Jiří Kotrba

Personal information
- Date of birth: 28 February 1958 (age 67)
- Place of birth: Písek, Czechoslovakia
- Position: Defender

Youth career
- 1964–1976: ZVVZ Milevsko

Senior career*
- Years: Team / Apps / (Gls)
- 1976–1981: Bohemians Prague / 53 / (1)
- 1981–1982: → VTJ Tábor (loan)
- 1982–1988: Dynamo České Budějovice

Managerial career
- 1983–1989: Dynamo České Budějovice (youth)
- 1989–1991: Dynamo České Budějovice
- 1991–1993: Union Cheb
- 1993: FK Jablonec
- 1993–1995: Viktoria Žižkov
- 1995–1998: FK Jablonec
- 1998–2002: Marila Příbram
- 2002: Sigma Olomouc
- 2002–2004: Sparta Prague
- 2004–2005: 1. FC Brno
- 2007: Marila Příbram
- 2008: Czech Republic U-21
- 2011: Dynamo České Budějovice
- 2014–2015: Slovan Liberec

= Jiří Kotrba =

Czech footballer and manager (born 1958)

Jiří Kotrba (born 28 February 1958) is a Czech football manager and former player.

As a manager Kotrba led several Czech clubs, gaining success with some of them. In the 2002/2003 season he won the Czech First League with Sparta Prague. In 1994 Kotrba won the Czech Cup with Viktoria Žižkov, in 1998 he won the cup with FK Jablonec.

In June 2011, Kotrba returned to club management after a four-year break to replace Jaroslav Šilhavý as manager of České Budějovice.
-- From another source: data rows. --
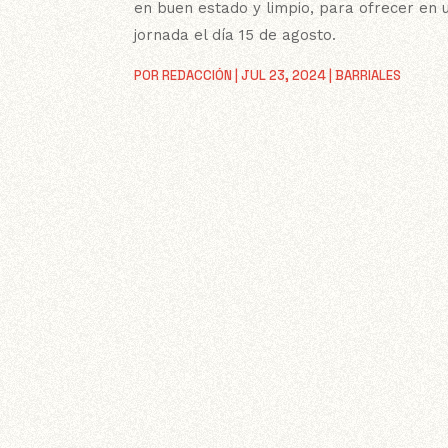
en buen estado y limpio, para ofrecer en 
jornada el día 15 de agosto.
POR
REDACCIÓN
|
JUL 23, 2024
|
BARRIALES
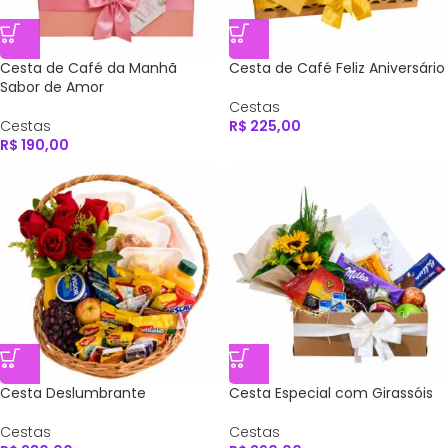
Cesta de Café da Manhã
Cesta de Café Feliz Aniversário
Sabor de Amor
Cestas
Cestas
R$
225,00
R$
190,00
Cesta Deslumbrante
Cesta Especial com Girassóis
Cestas
Cestas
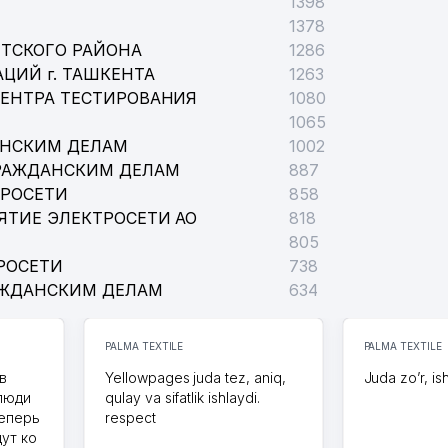
1398
1378
ТСКОГО РАЙОНА
1286
ЦИЙ г. ТАШКЕНТА
1263
ЦЕНТРА ТЕСТИРОВАНИЯ
1080
1065
АНСКИМ ДЕЛАМ
1002
РАЖДАНСКИМ ДЕЛАМ
887
ТРОСЕТИ
858
ЯТИЕ ЭЛЕКТРОСЕТИ АО
818
805
РОСЕТИ
738
АЖДАНСКИМ ДЕЛАМ
634
PALMA TEXTILE
PALMA TEXTILE
в
Yellowpages juda tez, aniq,
Juda zo’r, is
 люди
qulay va sifatlik ishlaydi.
теперь
respect
дут ко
His return was, however, short-lived, as after overseeing a winless start to the 2011–12 Czech First League during which his team took no points from the opening five games, he was replaced as head coach by František Cipro, with Kotrba staying at the club in the role of general manager.